- Zimperium research finds SMishing campaign leveraging carefully crafted PDF files
- The campaign is impersonating the USPS
- The goal of the campaign is to steal login credentials
Corporate email accounts may be under the watchful eye of different security solutions, but mobile devices aren’t enjoying the same level of protection, experts have warned, as criminals are devising advanced, complex mobile phishing attacks to steal valuable login credentials.
Cybersecurity researchers at Zimperium recently discovered a new campaign using a unique obfuscation technique – they would first build a PDF file, mimicking the United States Postal Service (USPS). The file’s structure is quite complex, the researchers said, as it has a header, body, cross-reference table, and a trailer. The link, which leads to a malicious landing page, is embedded without using the standard /URI tag, which makes detection and forensics somewhat more difficult.
The uniqueness of the attack is seen in the URL, which comes with an embedded XObject. This allows the crooks to turn it into a clickable button.
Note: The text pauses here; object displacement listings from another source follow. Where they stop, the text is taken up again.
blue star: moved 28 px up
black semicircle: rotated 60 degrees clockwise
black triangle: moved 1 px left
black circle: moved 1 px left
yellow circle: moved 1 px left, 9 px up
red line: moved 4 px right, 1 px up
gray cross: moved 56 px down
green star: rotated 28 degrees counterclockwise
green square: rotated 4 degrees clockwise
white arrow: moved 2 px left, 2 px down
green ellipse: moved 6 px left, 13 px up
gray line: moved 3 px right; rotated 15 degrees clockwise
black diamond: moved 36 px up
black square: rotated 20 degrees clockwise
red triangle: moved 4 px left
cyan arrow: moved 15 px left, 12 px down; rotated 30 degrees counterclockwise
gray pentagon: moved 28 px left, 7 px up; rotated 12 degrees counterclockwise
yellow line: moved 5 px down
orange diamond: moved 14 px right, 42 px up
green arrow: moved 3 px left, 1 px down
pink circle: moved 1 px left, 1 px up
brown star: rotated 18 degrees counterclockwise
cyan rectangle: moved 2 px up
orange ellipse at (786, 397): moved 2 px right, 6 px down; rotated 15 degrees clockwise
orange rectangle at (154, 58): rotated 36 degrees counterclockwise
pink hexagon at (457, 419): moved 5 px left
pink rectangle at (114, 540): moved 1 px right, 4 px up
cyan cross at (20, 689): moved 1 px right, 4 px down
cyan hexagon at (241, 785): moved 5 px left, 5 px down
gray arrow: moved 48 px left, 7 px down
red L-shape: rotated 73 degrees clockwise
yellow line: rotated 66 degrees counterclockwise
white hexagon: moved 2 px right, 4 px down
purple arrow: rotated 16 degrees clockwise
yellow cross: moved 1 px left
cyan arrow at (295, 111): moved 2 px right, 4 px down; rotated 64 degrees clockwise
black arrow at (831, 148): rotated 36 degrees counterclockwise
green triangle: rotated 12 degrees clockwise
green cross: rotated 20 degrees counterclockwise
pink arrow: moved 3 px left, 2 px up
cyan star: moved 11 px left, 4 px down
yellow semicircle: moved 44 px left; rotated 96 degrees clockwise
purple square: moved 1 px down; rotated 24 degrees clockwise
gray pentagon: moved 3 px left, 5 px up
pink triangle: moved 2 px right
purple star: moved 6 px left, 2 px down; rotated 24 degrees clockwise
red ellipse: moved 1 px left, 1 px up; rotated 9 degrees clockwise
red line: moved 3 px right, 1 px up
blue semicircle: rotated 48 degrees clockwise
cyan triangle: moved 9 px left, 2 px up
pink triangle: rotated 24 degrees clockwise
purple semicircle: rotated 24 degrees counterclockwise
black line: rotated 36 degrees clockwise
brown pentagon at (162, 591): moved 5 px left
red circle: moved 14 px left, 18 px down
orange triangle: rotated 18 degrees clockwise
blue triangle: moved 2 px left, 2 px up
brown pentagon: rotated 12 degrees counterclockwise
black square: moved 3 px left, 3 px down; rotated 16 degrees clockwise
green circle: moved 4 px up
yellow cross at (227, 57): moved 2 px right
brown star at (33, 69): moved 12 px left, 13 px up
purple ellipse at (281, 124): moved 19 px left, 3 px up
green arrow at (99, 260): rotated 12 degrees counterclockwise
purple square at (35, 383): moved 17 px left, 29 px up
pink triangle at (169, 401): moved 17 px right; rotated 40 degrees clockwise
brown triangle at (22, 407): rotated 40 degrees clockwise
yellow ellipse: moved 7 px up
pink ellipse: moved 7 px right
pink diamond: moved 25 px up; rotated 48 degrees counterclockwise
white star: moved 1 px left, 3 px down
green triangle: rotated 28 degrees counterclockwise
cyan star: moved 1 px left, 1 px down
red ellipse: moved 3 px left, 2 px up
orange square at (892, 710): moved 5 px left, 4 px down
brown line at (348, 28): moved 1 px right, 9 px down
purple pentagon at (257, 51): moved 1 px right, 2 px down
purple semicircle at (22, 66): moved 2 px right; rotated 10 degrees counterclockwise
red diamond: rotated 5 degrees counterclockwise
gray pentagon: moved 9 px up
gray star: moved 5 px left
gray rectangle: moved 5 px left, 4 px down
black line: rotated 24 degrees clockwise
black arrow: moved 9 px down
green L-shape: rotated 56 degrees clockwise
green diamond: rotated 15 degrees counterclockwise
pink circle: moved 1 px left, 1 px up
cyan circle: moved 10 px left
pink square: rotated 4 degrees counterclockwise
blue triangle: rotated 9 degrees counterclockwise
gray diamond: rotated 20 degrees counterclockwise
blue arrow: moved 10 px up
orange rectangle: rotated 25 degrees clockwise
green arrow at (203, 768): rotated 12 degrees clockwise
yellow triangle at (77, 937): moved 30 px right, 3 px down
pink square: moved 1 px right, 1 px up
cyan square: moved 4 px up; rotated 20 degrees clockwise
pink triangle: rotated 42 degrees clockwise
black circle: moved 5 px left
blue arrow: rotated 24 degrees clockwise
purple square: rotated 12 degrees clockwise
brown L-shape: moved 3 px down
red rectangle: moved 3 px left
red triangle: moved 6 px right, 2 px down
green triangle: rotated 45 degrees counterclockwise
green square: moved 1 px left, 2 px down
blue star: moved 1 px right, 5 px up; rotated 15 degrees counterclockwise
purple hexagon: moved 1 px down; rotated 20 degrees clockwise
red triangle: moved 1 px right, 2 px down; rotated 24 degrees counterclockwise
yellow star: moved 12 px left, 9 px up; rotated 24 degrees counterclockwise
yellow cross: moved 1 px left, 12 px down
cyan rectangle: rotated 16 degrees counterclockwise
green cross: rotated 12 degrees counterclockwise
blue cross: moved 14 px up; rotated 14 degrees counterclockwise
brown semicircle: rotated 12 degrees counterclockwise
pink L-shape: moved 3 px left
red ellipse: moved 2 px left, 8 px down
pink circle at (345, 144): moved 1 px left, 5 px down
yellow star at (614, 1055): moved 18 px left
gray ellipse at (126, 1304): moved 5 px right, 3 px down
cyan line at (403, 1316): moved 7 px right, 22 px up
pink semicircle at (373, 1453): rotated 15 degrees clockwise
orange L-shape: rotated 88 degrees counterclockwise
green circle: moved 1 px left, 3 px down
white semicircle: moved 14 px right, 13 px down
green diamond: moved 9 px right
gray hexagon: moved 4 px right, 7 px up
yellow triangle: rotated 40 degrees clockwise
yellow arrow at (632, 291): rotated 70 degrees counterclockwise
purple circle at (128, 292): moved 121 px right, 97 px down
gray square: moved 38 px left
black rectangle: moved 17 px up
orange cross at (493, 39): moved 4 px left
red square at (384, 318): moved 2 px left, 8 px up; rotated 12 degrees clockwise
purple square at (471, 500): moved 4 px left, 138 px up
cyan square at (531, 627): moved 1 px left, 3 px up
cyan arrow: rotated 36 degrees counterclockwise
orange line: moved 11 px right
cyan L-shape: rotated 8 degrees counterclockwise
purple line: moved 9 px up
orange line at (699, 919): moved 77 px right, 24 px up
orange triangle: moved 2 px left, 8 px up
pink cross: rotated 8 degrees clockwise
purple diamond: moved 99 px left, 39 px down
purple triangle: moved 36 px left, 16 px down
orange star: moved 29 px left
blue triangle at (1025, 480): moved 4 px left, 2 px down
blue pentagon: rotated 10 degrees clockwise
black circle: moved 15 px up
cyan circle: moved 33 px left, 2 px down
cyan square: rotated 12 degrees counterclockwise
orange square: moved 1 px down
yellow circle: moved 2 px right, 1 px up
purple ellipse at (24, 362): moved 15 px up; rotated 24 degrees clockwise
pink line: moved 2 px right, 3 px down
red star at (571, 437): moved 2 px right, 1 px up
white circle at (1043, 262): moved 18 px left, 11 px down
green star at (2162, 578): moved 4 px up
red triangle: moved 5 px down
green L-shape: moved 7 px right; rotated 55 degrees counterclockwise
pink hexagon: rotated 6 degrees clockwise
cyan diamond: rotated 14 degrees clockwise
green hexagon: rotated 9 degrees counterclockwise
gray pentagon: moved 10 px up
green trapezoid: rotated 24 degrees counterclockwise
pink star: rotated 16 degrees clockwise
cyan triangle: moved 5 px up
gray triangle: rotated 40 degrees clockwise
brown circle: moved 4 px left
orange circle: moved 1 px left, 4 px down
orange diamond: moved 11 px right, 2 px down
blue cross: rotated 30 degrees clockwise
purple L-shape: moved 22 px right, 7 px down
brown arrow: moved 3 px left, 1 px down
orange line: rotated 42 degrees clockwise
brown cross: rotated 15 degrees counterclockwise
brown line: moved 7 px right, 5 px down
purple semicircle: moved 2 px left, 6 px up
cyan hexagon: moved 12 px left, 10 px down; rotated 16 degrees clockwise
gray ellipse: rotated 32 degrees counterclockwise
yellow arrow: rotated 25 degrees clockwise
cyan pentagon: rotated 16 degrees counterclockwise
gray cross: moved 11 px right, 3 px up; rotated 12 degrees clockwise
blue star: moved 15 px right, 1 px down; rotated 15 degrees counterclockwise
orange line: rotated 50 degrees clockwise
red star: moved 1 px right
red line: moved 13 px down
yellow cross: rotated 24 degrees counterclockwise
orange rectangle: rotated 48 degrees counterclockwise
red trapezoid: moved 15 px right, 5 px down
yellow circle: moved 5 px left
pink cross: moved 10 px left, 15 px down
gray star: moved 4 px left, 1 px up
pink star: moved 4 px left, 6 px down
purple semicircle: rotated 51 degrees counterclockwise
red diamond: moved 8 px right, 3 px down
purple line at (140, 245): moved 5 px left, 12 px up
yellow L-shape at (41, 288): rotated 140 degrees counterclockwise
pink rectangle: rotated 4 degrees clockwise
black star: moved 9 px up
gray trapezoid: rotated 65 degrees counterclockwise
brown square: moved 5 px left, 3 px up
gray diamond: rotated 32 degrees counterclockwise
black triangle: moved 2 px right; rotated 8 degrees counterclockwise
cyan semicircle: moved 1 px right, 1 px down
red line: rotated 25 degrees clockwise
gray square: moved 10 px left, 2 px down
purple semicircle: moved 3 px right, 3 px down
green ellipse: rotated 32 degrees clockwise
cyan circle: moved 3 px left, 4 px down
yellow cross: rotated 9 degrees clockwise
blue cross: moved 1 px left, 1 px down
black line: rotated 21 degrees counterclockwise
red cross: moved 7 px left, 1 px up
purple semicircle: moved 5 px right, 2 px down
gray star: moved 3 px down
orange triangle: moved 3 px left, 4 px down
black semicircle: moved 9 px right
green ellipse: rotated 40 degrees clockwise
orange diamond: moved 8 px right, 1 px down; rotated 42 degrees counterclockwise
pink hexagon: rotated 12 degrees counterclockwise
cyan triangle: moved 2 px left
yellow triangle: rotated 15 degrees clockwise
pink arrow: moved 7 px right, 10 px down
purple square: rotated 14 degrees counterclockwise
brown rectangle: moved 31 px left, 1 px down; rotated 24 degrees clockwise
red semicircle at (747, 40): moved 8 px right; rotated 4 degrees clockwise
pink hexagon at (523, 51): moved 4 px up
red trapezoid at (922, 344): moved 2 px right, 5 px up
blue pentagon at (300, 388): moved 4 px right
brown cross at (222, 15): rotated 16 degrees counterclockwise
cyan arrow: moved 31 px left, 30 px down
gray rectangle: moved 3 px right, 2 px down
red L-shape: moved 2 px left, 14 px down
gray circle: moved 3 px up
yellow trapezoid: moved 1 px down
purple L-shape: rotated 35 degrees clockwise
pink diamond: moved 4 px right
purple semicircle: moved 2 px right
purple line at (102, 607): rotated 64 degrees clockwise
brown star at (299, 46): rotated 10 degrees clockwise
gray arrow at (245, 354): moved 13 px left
SMS messages and PDF files
The attack starts with an SMS message, instead of an email. This way, the threat actors are able to bypass any email security protections set up, but also presents two unique challenges: one – they need to know their victims’ phone numbers, and two – sending SMS messages in bulk is not as cheap, easy, or private, as sending emails.
In the SMS message, the attackers impersonate the USPS and, in the usual scamming fashion, warn the victims about a parcel. They share the link to the PDF, which then leads to a malicious landing page, where victims end up sharing their login credentials. This information is ultimately encrypted and relayed to the attacker-owned C2 server.
This campaign highlights the fact phishing attacks can happen anywhere, not just in email, and that businesses need to expand their training sessions to cover virtually all communications platforms in use today.